Sample $x_{t-1}$ from $p(x_{t-1} \mid x_t)$
Accept with probability $\frac{q(x_{t-1} \mid x_t, x_0)}{M \cdot p(x_{t-1} \mid x_t)}$
If rejected, repeat until acceptance

The encoder performs this rejection sampling to find the accepted sample at index $k$.

Now here comes a clever trick. Instead of directly sending such sample, the encoder sends $k$ to the receiver. The receiver generates samples from $p(x_{t-1} \mid x_t)$ using the same shared random seed and stops at the $k$-th sample, which is the accepted one. Because senders and receivers are using the same seed, it’s guaranteed that the sequence of samples are identical. So the receiver can always get the same sample as the sender.

The number of bits required to transmit the index $k$ depends fundamentally on the divergence between $q$ and $p$. The expected number of rejection sampling trials before acceptance is $M$, where $M$ is the rejection sampling constant satisfying $q(x_{t-1} \mid x_t, x_0) \leq M \cdot p(x_{t-1} \mid x_t)$ for all $x_{t}$.

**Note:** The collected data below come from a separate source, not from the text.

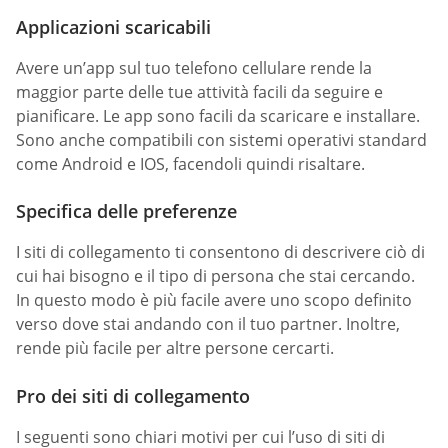
Applicazioni scaricabili
Avere un’app sul tuo telefono cellulare rende la
maggior parte delle tue attività facili da seguire e
pianificare. Le app sono facili da scaricare e installare.
Sono anche compatibili con sistemi operativi standard
come Android e IOS, facendoli quindi risaltare.
Specifica delle preferenze
I siti di collegamento ti consentono di descrivere ciò di
cui hai bisogno e il tipo di persona che stai cercando.
In questo modo è più facile avere uno scopo definito
verso dove stai andando con il tuo partner. Inoltre,
rende più facile per altre persone cercarti.
Pro dei siti di collegamento
I seguenti sono chiari motivi per cui l’uso di siti di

The expected value of $k$ follows a geometric distribution with success probability $1/M$, so $\mathbb{E}[k] = M$. To encode an index drawn from a geometric distribution, we need approximately:

\[\mathbb{E}[\text{bits}] \approx \log_2(M) + 2\]

bits on average.

More fundamentally, the communication cost is related to the KL divergence between $q$ and $p$:

\[D_{KL}(q \ \mid p) = \mathbb{E}_{x_{t-1} \sim q}\left[\log \frac{q(x_{t-1} \mid x_t, x_0)}{p(x_{t-1} \mid x_t)}\right]\]

While $M$ provides an upper bound on the ratio $q/p$, the KL divergence captures the average information difference. The relationship can be bounded by:

\[\log M \geq D_{KL}(q \ \mid p)\]

with equality when $q = p$ (in which case $M = 1$ and no communication is needed).

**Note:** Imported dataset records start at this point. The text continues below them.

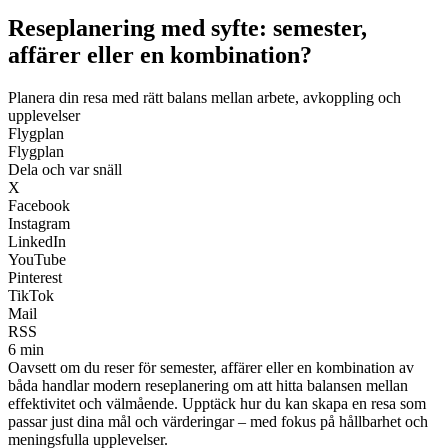
Reseplanering med syfte: semester,
affärer eller en kombination?
Planera din resa med rätt balans mellan arbete, avkoppling och
upplevelser
Flygplan
Flygplan
Dela och var snäll
X
Facebook
Instagram
LinkedIn
YouTube
Pinterest
TikTok
Mail
RSS
6 min
Oavsett om du reser för semester, affärer eller en kombination av
båda handlar modern reseplanering om att hitta balansen mellan
effektivitet och välmående. Upptäck hur du kan skapa en resa som
passar just dina mål och värderingar – med fokus på hållbarhet och
meningsfulla upplevelser.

For the entire diffusion process from $t = T$ to $t = 0$, the total communication cost is:

\[\text{Total bits} \approx \sum_{t=1}^{T} D_{KL}(q(x_{t-1} \mid x_t, x_0) \ \mid p(x_{t-1} \mid x_t))\]

This sum represents the total information gap that must be communicated to reconstruct the specific image $x_0$ from the diffusion model. When the pretrained model $p$ closely matches the posterior $q$, the KL divergence is small and very few bits are needed. Conversely, if $p$ is a poor approximation of $q$, many more rejection sampling trials are required, increasing the communication cost substantially.

Conclusion

Diffusion compression works by sharing randomness between encoder and decoder. Instead of transmitting full samples, you only send indices telling the decoder which sample to pick from a shared random sequence. Combined with a compact content latent, this achieves remarkable compression at ultra-low bitrates.